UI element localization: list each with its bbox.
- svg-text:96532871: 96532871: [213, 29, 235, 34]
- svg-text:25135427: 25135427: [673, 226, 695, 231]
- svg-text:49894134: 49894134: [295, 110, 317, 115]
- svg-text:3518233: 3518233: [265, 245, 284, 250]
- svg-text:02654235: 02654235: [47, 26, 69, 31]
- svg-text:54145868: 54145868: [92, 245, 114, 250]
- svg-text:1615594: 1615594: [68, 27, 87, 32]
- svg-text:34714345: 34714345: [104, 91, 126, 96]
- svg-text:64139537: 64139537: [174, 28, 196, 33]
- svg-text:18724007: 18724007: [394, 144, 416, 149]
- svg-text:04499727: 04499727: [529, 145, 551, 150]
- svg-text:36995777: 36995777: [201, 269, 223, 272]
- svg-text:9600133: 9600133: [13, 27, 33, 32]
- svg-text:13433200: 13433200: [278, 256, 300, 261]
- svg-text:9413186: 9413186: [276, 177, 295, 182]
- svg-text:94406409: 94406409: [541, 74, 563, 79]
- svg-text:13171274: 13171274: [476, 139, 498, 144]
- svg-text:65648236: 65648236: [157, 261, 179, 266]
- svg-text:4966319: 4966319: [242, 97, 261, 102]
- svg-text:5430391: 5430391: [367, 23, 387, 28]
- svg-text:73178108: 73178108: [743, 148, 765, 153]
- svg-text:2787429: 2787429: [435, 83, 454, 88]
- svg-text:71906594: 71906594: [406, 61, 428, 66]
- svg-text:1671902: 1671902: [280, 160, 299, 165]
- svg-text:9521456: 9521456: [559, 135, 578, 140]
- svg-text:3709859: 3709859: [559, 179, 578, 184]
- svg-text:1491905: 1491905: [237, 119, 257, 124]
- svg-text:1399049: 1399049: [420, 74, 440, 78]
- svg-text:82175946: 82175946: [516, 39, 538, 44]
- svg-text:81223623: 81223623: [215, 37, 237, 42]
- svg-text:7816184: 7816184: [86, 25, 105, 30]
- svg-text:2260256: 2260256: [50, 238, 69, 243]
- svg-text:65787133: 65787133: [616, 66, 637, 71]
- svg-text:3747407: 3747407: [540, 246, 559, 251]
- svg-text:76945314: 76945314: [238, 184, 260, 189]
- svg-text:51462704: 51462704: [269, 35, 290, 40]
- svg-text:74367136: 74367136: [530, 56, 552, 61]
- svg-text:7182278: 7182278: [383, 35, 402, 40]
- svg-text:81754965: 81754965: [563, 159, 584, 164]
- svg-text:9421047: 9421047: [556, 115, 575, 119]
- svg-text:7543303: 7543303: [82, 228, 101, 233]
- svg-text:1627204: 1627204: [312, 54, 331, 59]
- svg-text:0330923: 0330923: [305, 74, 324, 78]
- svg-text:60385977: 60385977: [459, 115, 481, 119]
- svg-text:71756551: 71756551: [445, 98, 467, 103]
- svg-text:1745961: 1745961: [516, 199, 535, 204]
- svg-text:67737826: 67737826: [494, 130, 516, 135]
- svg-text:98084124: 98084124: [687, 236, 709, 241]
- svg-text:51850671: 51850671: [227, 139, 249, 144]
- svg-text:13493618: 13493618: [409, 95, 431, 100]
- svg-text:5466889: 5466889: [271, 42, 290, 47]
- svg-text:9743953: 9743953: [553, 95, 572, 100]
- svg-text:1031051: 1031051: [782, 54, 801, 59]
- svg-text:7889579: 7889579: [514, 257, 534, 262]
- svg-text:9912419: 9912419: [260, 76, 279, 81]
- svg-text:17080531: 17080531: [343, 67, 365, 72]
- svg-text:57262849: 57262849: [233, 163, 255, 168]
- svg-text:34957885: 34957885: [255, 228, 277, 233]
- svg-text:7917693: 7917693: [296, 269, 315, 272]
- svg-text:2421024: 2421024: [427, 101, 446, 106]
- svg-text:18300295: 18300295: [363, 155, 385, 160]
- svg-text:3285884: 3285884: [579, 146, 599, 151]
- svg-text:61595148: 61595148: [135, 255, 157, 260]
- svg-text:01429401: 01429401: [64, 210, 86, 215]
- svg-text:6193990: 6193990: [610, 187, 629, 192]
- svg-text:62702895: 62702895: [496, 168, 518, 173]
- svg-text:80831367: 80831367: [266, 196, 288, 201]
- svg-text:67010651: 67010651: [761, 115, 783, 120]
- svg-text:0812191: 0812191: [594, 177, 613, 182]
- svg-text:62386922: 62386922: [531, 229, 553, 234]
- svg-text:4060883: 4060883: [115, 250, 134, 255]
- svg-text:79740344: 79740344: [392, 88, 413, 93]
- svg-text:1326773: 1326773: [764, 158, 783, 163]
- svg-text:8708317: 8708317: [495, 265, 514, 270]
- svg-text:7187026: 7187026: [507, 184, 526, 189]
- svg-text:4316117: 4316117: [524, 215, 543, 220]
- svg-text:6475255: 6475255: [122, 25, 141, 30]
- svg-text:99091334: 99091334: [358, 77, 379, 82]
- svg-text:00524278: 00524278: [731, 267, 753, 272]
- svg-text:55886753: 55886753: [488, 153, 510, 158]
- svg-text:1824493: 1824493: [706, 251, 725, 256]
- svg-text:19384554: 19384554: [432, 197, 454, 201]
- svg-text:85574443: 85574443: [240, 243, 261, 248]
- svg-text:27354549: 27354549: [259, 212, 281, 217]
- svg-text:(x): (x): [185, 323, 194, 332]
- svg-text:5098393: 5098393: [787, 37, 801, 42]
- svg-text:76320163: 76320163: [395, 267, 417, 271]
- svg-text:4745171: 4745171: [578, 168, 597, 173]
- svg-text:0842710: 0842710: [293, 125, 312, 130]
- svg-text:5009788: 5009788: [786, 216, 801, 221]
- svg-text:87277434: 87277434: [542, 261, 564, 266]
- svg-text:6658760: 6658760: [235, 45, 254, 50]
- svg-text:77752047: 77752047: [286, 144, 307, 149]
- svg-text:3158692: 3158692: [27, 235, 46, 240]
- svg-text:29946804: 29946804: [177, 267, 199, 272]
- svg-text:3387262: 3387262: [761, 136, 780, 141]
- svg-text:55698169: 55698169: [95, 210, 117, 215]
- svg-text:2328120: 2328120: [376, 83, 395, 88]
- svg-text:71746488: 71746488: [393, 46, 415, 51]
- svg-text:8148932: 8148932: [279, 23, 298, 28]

ACTIVITY —
Could you output all of the records above exactly as given?

RESULT OF THE EXERCISE —
UI element localization: list each with its bbox.
- svg-text:96532871: 96532871: [213, 29, 235, 34]
- svg-text:25135427: 25135427: [673, 226, 695, 231]
- svg-text:49894134: 49894134: [295, 110, 317, 115]
- svg-text:3518233: 3518233: [265, 245, 284, 250]
- svg-text:02654235: 02654235: [47, 26, 69, 31]
- svg-text:54145868: 54145868: [92, 245, 114, 250]
- svg-text:1615594: 1615594: [68, 27, 87, 32]
- svg-text:34714345: 34714345: [104, 91, 126, 96]
- svg-text:64139537: 64139537: [174, 28, 196, 33]
- svg-text:18724007: 18724007: [394, 144, 416, 149]
- svg-text:04499727: 04499727: [529, 145, 551, 150]
- svg-text:36995777: 36995777: [201, 269, 223, 272]
- svg-text:9600133: 9600133: [13, 27, 33, 32]
- svg-text:13433200: 13433200: [278, 256, 300, 261]
- svg-text:9413186: 9413186: [276, 177, 295, 182]
- svg-text:94406409: 94406409: [541, 74, 563, 79]
- svg-text:13171274: 13171274: [476, 139, 498, 144]
- svg-text:65648236: 65648236: [157, 261, 179, 266]
- svg-text:4966319: 4966319: [242, 97, 261, 102]
- svg-text:5430391: 5430391: [367, 23, 387, 28]
- svg-text:73178108: 73178108: [743, 148, 765, 153]
- svg-text:2787429: 2787429: [435, 83, 454, 88]
- svg-text:71906594: 71906594: [406, 61, 428, 66]
- svg-text:1671902: 1671902: [280, 160, 299, 165]
- svg-text:9521456: 9521456: [559, 135, 578, 140]
- svg-text:3709859: 3709859: [559, 179, 578, 184]
- svg-text:1491905: 1491905: [237, 119, 257, 124]
- svg-text:1399049: 1399049: [420, 74, 440, 78]
- svg-text:82175946: 82175946: [516, 39, 538, 44]
- svg-text:81223623: 81223623: [215, 37, 237, 42]
- svg-text:7816184: 7816184: [86, 25, 105, 30]
- svg-text:2260256: 2260256: [50, 238, 69, 243]
- svg-text:65787133: 65787133: [616, 66, 637, 71]
- svg-text:3747407: 3747407: [540, 246, 559, 251]
- svg-text:76945314: 76945314: [238, 184, 260, 189]
- svg-text:51462704: 51462704: [269, 35, 290, 40]
- svg-text:74367136: 74367136: [530, 56, 552, 61]
- svg-text:7182278: 7182278: [383, 35, 402, 40]
- svg-text:81754965: 81754965: [563, 159, 584, 164]
- svg-text:9421047: 9421047: [556, 115, 575, 119]
- svg-text:7543303: 7543303: [82, 228, 101, 233]
- svg-text:1627204: 1627204: [312, 54, 331, 59]
- svg-text:0330923: 0330923: [305, 74, 324, 78]
- svg-text:60385977: 60385977: [459, 115, 481, 119]
- svg-text:71756551: 71756551: [445, 98, 467, 103]
- svg-text:1745961: 1745961: [516, 199, 535, 204]
- svg-text:67737826: 67737826: [494, 130, 516, 135]
- svg-text:98084124: 98084124: [687, 236, 709, 241]
- svg-text:51850671: 51850671: [227, 139, 249, 144]
- svg-text:13493618: 13493618: [409, 95, 431, 100]
- svg-text:5466889: 5466889: [271, 42, 290, 47]
- svg-text:9743953: 9743953: [553, 95, 572, 100]
- svg-text:1031051: 1031051: [782, 54, 801, 59]
- svg-text:7889579: 7889579: [514, 257, 534, 262]
- svg-text:9912419: 9912419: [260, 76, 279, 81]
- svg-text:17080531: 17080531: [343, 67, 365, 72]
- svg-text:57262849: 57262849: [233, 163, 255, 168]
- svg-text:34957885: 34957885: [255, 228, 277, 233]
- svg-text:7917693: 7917693: [296, 269, 315, 272]
- svg-text:2421024: 2421024: [427, 101, 446, 106]
- svg-text:18300295: 18300295: [363, 155, 385, 160]
- svg-text:3285884: 3285884: [579, 146, 599, 151]
- svg-text:61595148: 61595148: [135, 255, 157, 260]
- svg-text:01429401: 01429401: [64, 210, 86, 215]
- svg-text:6193990: 6193990: [610, 187, 629, 192]
- svg-text:62702895: 62702895: [496, 168, 518, 173]
- svg-text:80831367: 80831367: [266, 196, 288, 201]
- svg-text:67010651: 67010651: [761, 115, 783, 120]
- svg-text:0812191: 0812191: [594, 177, 613, 182]
- svg-text:62386922: 62386922: [531, 229, 553, 234]
- svg-text:4060883: 4060883: [115, 250, 134, 255]
- svg-text:79740344: 79740344: [392, 88, 413, 93]
- svg-text:1326773: 1326773: [764, 158, 783, 163]
- svg-text:8708317: 8708317: [495, 265, 514, 270]
- svg-text:7187026: 7187026: [507, 184, 526, 189]
- svg-text:4316117: 4316117: [524, 215, 543, 220]
- svg-text:6475255: 6475255: [122, 25, 141, 30]
- svg-text:99091334: 99091334: [358, 77, 379, 82]
- svg-text:00524278: 00524278: [731, 267, 753, 272]
- svg-text:55886753: 55886753: [488, 153, 510, 158]
- svg-text:1824493: 1824493: [706, 251, 725, 256]
- svg-text:19384554: 19384554: [432, 197, 454, 201]
- svg-text:85574443: 85574443: [240, 243, 261, 248]
- svg-text:27354549: 27354549: [259, 212, 281, 217]
- svg-text:(x): (x): [185, 323, 194, 332]
- svg-text:5098393: 5098393: [787, 37, 801, 42]
- svg-text:76320163: 76320163: [395, 267, 417, 271]
- svg-text:4745171: 4745171: [578, 168, 597, 173]
- svg-text:0842710: 0842710: [293, 125, 312, 130]
- svg-text:5009788: 5009788: [786, 216, 801, 221]
- svg-text:87277434: 87277434: [542, 261, 564, 266]
- svg-text:6658760: 6658760: [235, 45, 254, 50]
- svg-text:77752047: 77752047: [286, 144, 307, 149]
- svg-text:3158692: 3158692: [27, 235, 46, 240]
- svg-text:29946804: 29946804: [177, 267, 199, 272]
- svg-text:3387262: 3387262: [761, 136, 780, 141]
- svg-text:55698169: 55698169: [95, 210, 117, 215]
- svg-text:2328120: 2328120: [376, 83, 395, 88]
- svg-text:71746488: 71746488: [393, 46, 415, 51]
- svg-text:8148932: 8148932: [279, 23, 298, 28]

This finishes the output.